Positano bites deep.
It is a dream place that isn’t quite real when you are there
and becomes beckoningly real after you are gone.
For a photographer, there could not be a better subject. Those touring Italy should make this a required stop: Positano is a picture post card from almost every angle, thanks to its characteristic pastels and blocky architecture.
Positano, once a sleepy fishing village, is now a trendy destination popular with the jet set and common travelers alike. It began to attract large numbers of tourists in the 1950s, especially after John Steinbeck published his essay about Positano in Harper’s Bazaar in May, 1953: “Positano bites deep”, Steinbeck wrote. “It is a dream place that isn’t quite real when you are there and becomes beckoningly real after you have gone.”
The origins of this charming place are a mix of history and legend. As often happened in the past, the lack of actual data was obviated with myths, one of them tells that Positano was founded by Poseidon, god of the sea, for the love of the nymph Pasitea.

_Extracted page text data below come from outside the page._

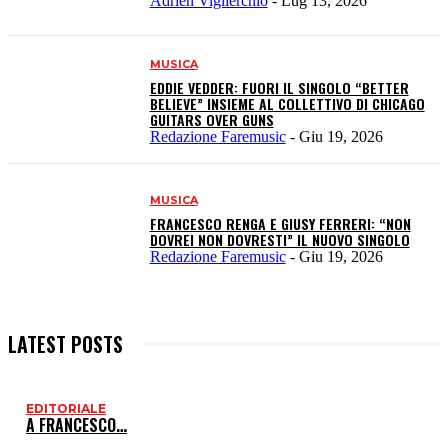
Adrien Viglierchio
-
Lug 13, 2026
MUSICA
EDDIE VEDDER: FUORI IL SINGOLO “BETTER
BELIEVE” INSIEME AL COLLETTIVO DI CHICAGO
GUITARS OVER GUNS
Redazione Faremusic
-
Giu 19, 2026
MUSICA
FRANCESCO RENGA E GIUSY FERRERI: “NON
DOVREI NON DOVRESTI” IL NUOVO SINGOLO
Redazione Faremusic
-
Giu 19, 2026
LATEST POSTS
EDITORIALE
I
A FRANCESCO…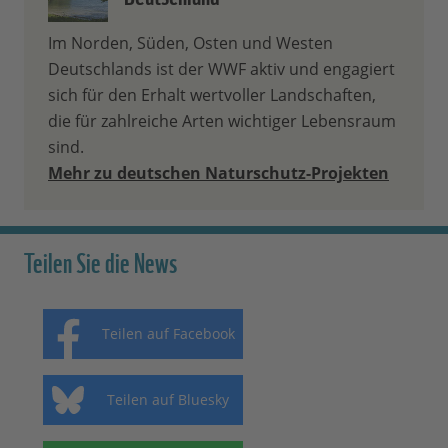
Im Norden, Süden, Osten und Westen
Deutschlands ist der WWF aktiv und engagiert
sich für den Erhalt wertvoller Landschaften,
die für zahlreiche Arten wichtiger Lebensraum
sind.
Mehr zu deutschen Naturschutz-Projekten
Teilen Sie die News
Teilen auf Facebook
Teilen auf Bluesky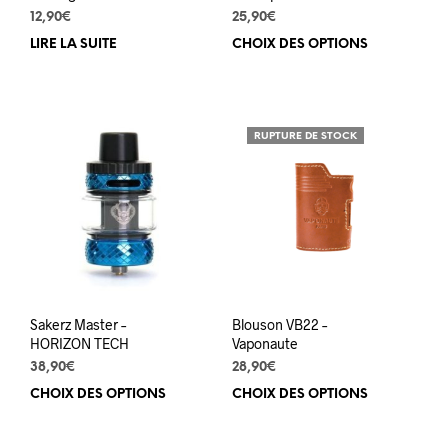
12,90
€
25,90
€
LIRE LA SUITE
CHOIX DES OPTIONS
Ce
prod
a
plus
varia
RUPTURE DE STOCK
Les
opti
peuv
être
choi
sur
la
pag
du
Sakerz Master –
Blouson VB22 –
prod
HORIZON TECH
Vaponaute
38,90
€
28,90
€
CHOIX DES OPTIONS
Ce
CHOIX DES OPTIONS
Ce
produit
prod
a
a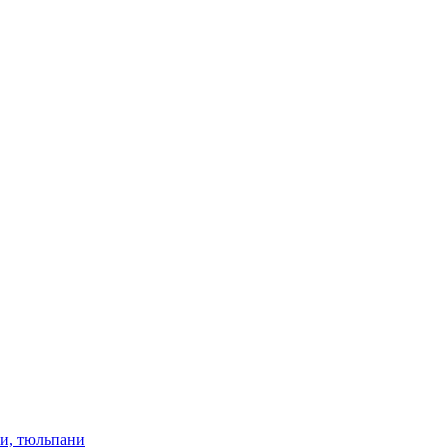
ки, тюльпани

Positano is an almost impossible town: clutching the cliffs of Monti Lattari, a pastel-dabbled landscape on the Mediterranean Sea, with views that sweep over the sea to the islands and coastal towns; it is itself a sight to see on its steep perch. Here, the “streets” take the form of passageways among the houses and steep sets of stairs that interlink the alleys. Only one road traverses the town, Viale Pasitea, while the access to the alleys is only by foot, among shops, cafes, hotels and bouganville flowers.